6      Breen's article "Gender Trouble in the Classroom" argues that the epistemological entrenchment of gender prejudice makes the reading of Gender Trouble in the classroom difficult but rewarding. Breen does not address the theoretical complexity and the challenging style of Butler's writing, which additionally complicate the reading for students, but her subsequent analyses of literary texts in the light of Butler's theory show ways of making Butler accessible for students. Reading Kafka's The Metamorphosis together with Krafft-Ebing's Psychopathia Sexualis and Sacher-Masoch's Venus in Furs as intertexts, Breen not only offers a convincing and innovative reading of Kafka's story, but also proves the merit of Butler's theory for literary analysis. Her reading of Hall's The Well of Loneliness shows how the novel subverts contemporary sexological theses and participates in a Butlerian destabilisation of gender. Breen highlights the astonishing parallels to Stoker's The Man, which, however, provides a more normative account of gender transgression. In contrast to Kirby's claims, Nathalie Wilson's article "Butler's Corporeal Politics: Matters of Politicised Abjection" argues that Butler does consider matter as substance in her theory of abject bodies. In her illuminating readings of abject physicality in Barbara Gowdy's Mister Sandman and Katherine Dunne's Geek Love, Wilson demonstrates that Butler's theory of the intersection of language and matter is a helpful tool for literary analysis.
7      The final part of the collection investigates agency, poststructuralism, and political pragmatism in Butler's work. In "Strange Tempest: Agency, Poststructuralism, and the Shape of Feminist Politics to Come," Edwina Barvosa-Carter argues that Butler's concept of agency beyond autonomy was one of the crucial reasons for the unusually intense response to her writing. Barvosa-Carter criticises that Butler has as yet left unanswered which factors enable agency within iteration and proposes to expand Butler's notion of cultural "tools" in order to theorise agency. Contesting Nussbaum's assertion that Butler's theory cannot be put to use in political practice, Barvosa-Carter claims that Butler offers the philosophical weapons and radical perspective needed by political practice. The final article "Changing Signs: The Political Pragmatism of Poststructuralism" follows the same trajectory and offers more concrete examples of how to use Butler's philosophical weapons. Robert Alan Brookey and Diane Helene Miller argue that poststructuralist gender theory has merits for the fight for sexual rights and that it should complement identity politics, whose drawbacks, such as the marginalisation of minorities within a minority and the "errors in essentialism" (197), the authors highlight. As an example for the political efficacy of Butler's theory, Brookey and Miller expand the Butlerian inversion through which heterosexuality becomes a copy rather than the origin of which homosexuality is an imperfect copy: "By performing the type of political inversion outlined by Butler, sexual rights advocates can begin to shift the argumentative burden so that the issue of discrimination, rather than sexual identity, becomes the primary focus of the debate" (201).

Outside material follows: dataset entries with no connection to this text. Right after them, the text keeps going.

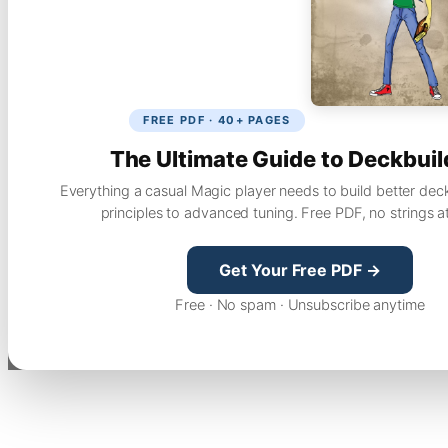
FREE PDF · 40+ PAGES
The Ultimate Guide to Deckbuil
Everything a casual Magic player needs to build better dec
principles to advanced tuning. Free PDF, no strings a
Get Your Free PDF →
Free · No spam · Unsubscribe anytime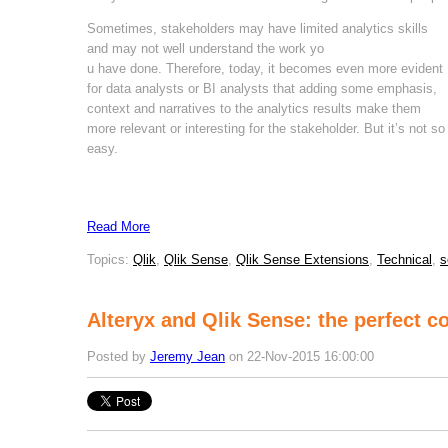
Sometimes, stakeholders may have limited analytics skills
and may not well understand the work yo
u have done. Therefore, today, it becomes even more evident
for data analysts or BI analysts that adding some emphasis,
context and narratives to the analytics results make them
more relevant or interesting for the stakeholder. But it’s not so
easy.
Read More
Topics:
Qlik
,
Qlik Sense
,
Qlik Sense Extensions
,
Technical
,
s
Alteryx and Qlik Sense: the perfect co
Posted by
Jeremy Jean
on 22-Nov-2015 16:00:00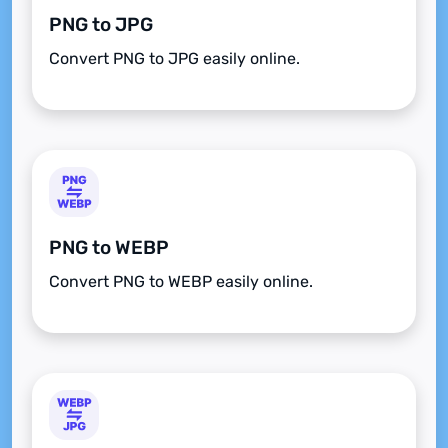
PNG to JPG
Convert PNG to JPG easily online.
PNG to WEBP
Convert PNG to WEBP easily online.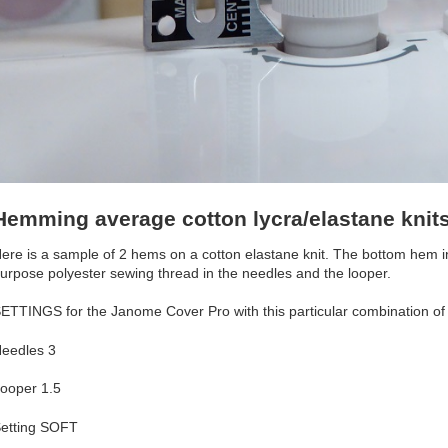
Hemming average cotton lycra/elastane knit
ere is a sample of 2 hems on a cotton elastane knit. The bottom hem in
urpose polyester sewing thread in the needles and the looper.
ETTINGS for the Janome Cover Pro with this particular combination of 
eedles 3
ooper 1.5
etting SOFT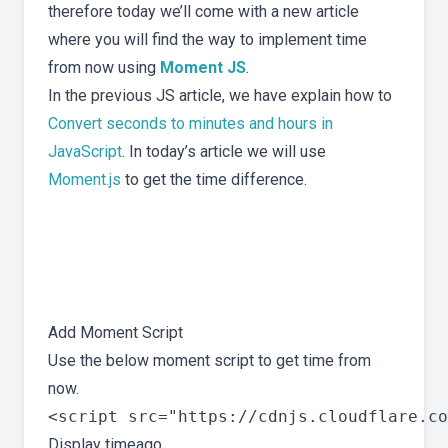
therefore today we’ll come with a new article
where you will find the way to implement time
from now using
Moment JS
.
In the previous JS article, we have explain how to
Convert seconds to minutes and hours in
JavaScript
. In today’s article we will use
Moment.js
to get the time difference.
Add Moment Script
Use the below moment script to get time from
now.
<script src="https://cdnjs.cloudflare.co
Display timeago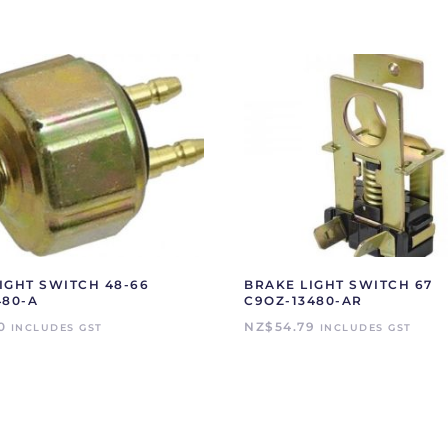
IGHT SWITCH 48-66
BRAKE LIGHT SWITCH 67
480-A
C9OZ-13480-AR
0
NZ$
54.79
INCLUDES GST
INCLUDES GST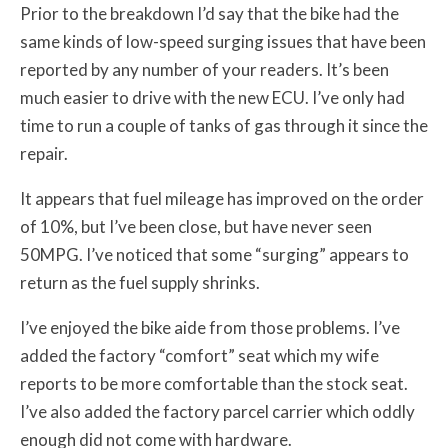
Prior to the breakdown I’d say that the bike had the
same kinds of low-speed surging issues that have been
reported by any number of your readers. It’s been
much easier to drive with the new ECU. I’ve only had
time to run a couple of tanks of gas through it since the
repair.
It appears that fuel mileage has improved on the order
of 10%, but I’ve been close, but have never seen
50MPG. I’ve noticed that some “surging” appears to
return as the fuel supply shrinks.
I’ve enjoyed the bike aide from those problems. I’ve
added the factory “comfort” seat which my wife
reports to be more comfortable than the stock seat.
I’ve also added the factory parcel carrier which oddly
enough did not come with hardware.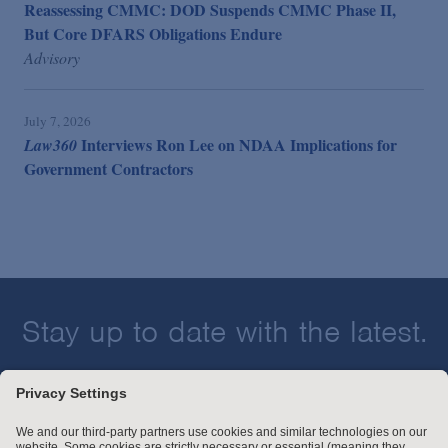
Reassessing CMMC: DOD Suspends CMMC Phase II,
But Core DFARS Obligations Endure
Advisory
July 7, 2026
Interviews Ron Lee on NDAA Implications for
Law360
Government Contractors
Stay up to date with the latest.
Join Our Email List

8      Through its three thematic foci and its interdisciplinary approach, Butler Matters offers a complex and stimulating account of Butler's controversial reception, although it concentrates, with a few exceptions, on the reception within the USA. The only drawbacks of the study are its somewhat belated publication and its unclear addressee. All contributions but Mirano's and Breen's have first appeared in a special issue on Butler in the International Journal of Sexuality and Gender Studies in 2001, also edited by Breen and Blumfeld, or elsewhere. As a result, the collection does not take into account Butler's more recent work, such as Antigone's Claim (2000), her response to 9/11 Precarious Life (2004), Undoing Gender (2004), and Contingency, Hegemony, and Universality (2000), co-authored with Ernesto Laclau and Slavoj Zizek. Moreover, the selected essays address dissimilar readerships. While some articles, such as Roden's introductory survey and Breen's and Failler's contributions, meet the volume's dedication, others, such as Kirby's and Campbell's articles, clearly call for scholars who are intimate with Butler's oeuvre. Nonetheless, Butler Matters is an important contribution to the field of Gender Studies, which ideally complements earlier studies on Butler, which focus on the explanation of Butler's theory and do not, as Butler Matters, mainly explore the fruitfulness of Butler's thinking both for a variety of academic disciplines and for political practice.